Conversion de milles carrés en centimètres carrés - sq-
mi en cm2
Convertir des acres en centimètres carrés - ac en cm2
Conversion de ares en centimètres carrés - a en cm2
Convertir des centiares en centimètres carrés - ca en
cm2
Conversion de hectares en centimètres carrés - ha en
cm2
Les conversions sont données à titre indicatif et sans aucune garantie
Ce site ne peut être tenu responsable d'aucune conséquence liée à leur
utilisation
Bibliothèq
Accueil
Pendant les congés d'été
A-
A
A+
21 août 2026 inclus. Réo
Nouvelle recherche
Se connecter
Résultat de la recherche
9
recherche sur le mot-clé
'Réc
---+---
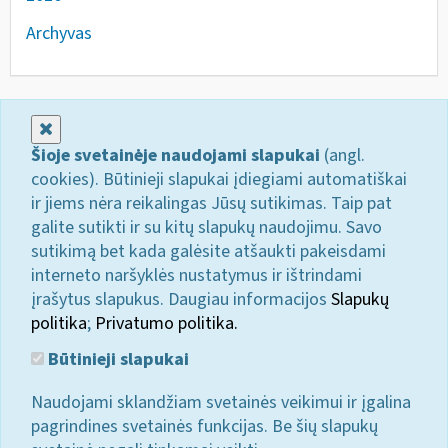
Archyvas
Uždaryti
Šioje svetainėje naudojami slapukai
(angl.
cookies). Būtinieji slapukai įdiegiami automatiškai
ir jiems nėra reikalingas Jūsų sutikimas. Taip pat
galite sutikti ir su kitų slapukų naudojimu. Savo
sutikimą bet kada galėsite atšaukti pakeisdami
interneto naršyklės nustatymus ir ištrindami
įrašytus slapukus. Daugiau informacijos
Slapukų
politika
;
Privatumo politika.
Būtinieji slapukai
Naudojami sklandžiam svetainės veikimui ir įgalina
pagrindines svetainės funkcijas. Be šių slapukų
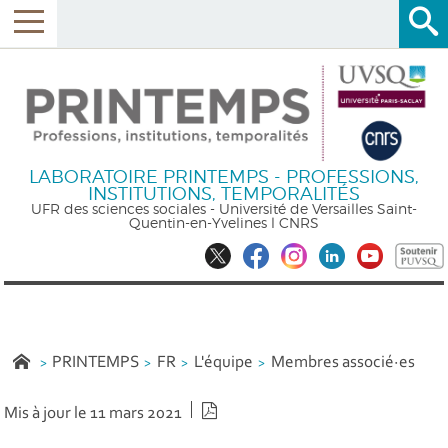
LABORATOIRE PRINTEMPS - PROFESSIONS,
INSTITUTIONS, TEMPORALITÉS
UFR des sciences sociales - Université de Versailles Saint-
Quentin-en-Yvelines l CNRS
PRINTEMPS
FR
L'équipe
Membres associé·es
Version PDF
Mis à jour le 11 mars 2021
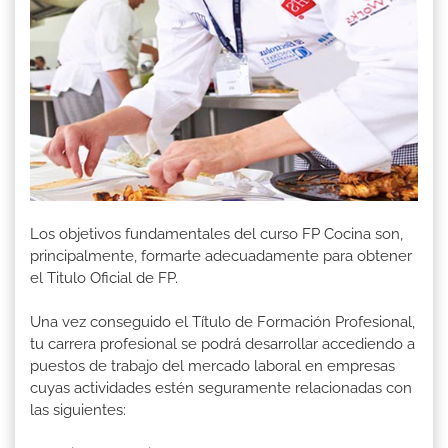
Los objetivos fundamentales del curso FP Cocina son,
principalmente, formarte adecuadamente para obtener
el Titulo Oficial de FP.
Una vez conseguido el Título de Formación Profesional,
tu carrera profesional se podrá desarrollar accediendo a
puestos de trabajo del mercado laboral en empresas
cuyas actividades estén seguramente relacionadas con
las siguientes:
---+---
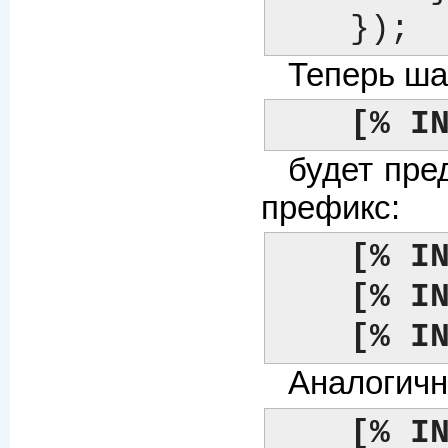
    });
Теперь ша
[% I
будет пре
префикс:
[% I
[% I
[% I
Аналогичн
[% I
---+---
The lines to copy are those in the records above containing the word "Convertir".

(The answer):
Convertir des acres en centimètres carrés - ac en cm2
Convertir des centiares en centimètres carrés - ca en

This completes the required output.